Last August, Huawei shocked U.S. officials by introducing the Mate 60 line powered by a new 7nm Kirin 9000s 5G. Even though the chip was two generations behind the 3nm A17 Pro used to power the iPhone 15 Pro series, it was the first 5G application processor to power a Huawei phone since the Kirin 9000 5G chipset was used inside 2020’s Mate 40 series.
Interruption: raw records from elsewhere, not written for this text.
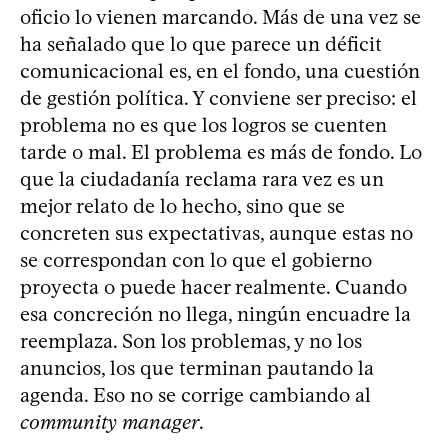
oficio lo vienen marcando. Más de una vez se
ha señalado que lo que parece un déficit
comunicacional es, en el fondo, una cuestión
de gestión política. Y conviene ser preciso: el
problema no es que los logros se cuenten
tarde o mal. El problema es más de fondo. Lo
que la ciudadanía reclama rara vez es un
mejor relato de lo hecho, sino que se
concreten sus expectativas, aunque estas no
se correspondan con lo que el gobierno
proyecta o puede hacer realmente. Cuando
esa concreción no llega, ningún encuadre la
reemplaza. Son los problemas, y no los
anuncios, los que terminan pautando la
agenda. Eso no se corrige cambiando al
community manager
.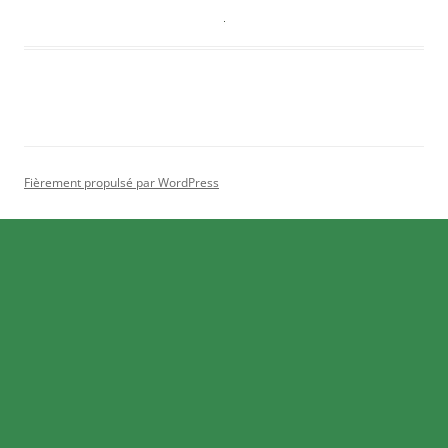
Fièrement propulsé par WordPress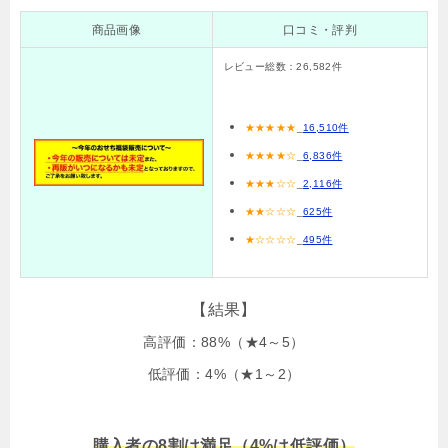
商品画像
口コミ・評判
レビュー総数：26,582件
★
★
★
★
★
_
16,510件
★★★★☆
_
6,836件
★★★☆☆
_
2,116件
★★☆☆☆
_
625件
★☆☆☆☆
_
495件
【結果】
高評価：88%（★4～5）
低評価：4%（★1～2）
購入者の8割は満足（4%は低評価）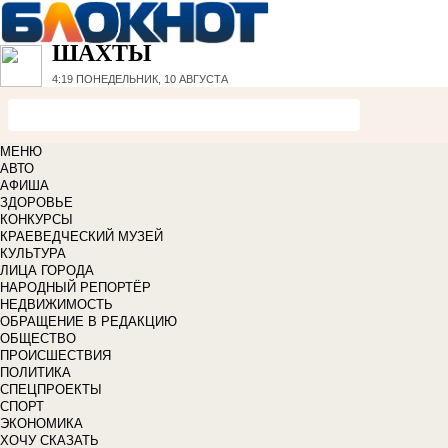
ШАХТЫ
4:19
ПОНЕДЕЛЬНИК, 10 АВГУСТА
МЕНЮ
АВТО
АФИША
ЗДОРОВЬЕ
КОНКУРСЫ
КРАЕВЕДЧЕСКИЙ МУЗЕЙ
КУЛЬТУРА
ЛИЦА ГОРОДА
НАРОДНЫЙ РЕПОРТЁР
НЕДВИЖИМОСТЬ
ОБРАЩЕНИЕ В РЕДАКЦИЮ
ОБЩЕСТВО
ПРОИСШЕСТВИЯ
ПОЛИТИКА
СПЕЦПРОЕКТЫ
СПОРТ
ЭКОНОМИКА
ХОЧУ СКАЗАТЬ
SMIC reportedly bought equipment made by Applied Materials before the U.S. sanctions to help SMIC make the Kirin 9000s 5G
In 2020, the U.S. changed its export rules to prevent foundries that use American tech to produce chips from shipping cutting-edge silicon to Huawei. After the Mate 40 line, Huawei used Snapdragon chips tweaked not to work with 5G signals to power the P50 line, the Mate 50 line, and the P60 series. Qualcomm was able to receive an export license from the Commerce Department to ship those chips to Huawei but the U.S. has recently pulled those licenses with no plans to reinstate them.
Back in November, sources told Reuters that the Justice Department was investigating the shipment of millions of dollars of equipment by Applied Materials to South Korea without an export license. But the U.S. believes that these shipments ended up going from Applied Material’s plant in Gloucester, Massachusetts, to a subsidiary in South Korea, and then to SMIC in China.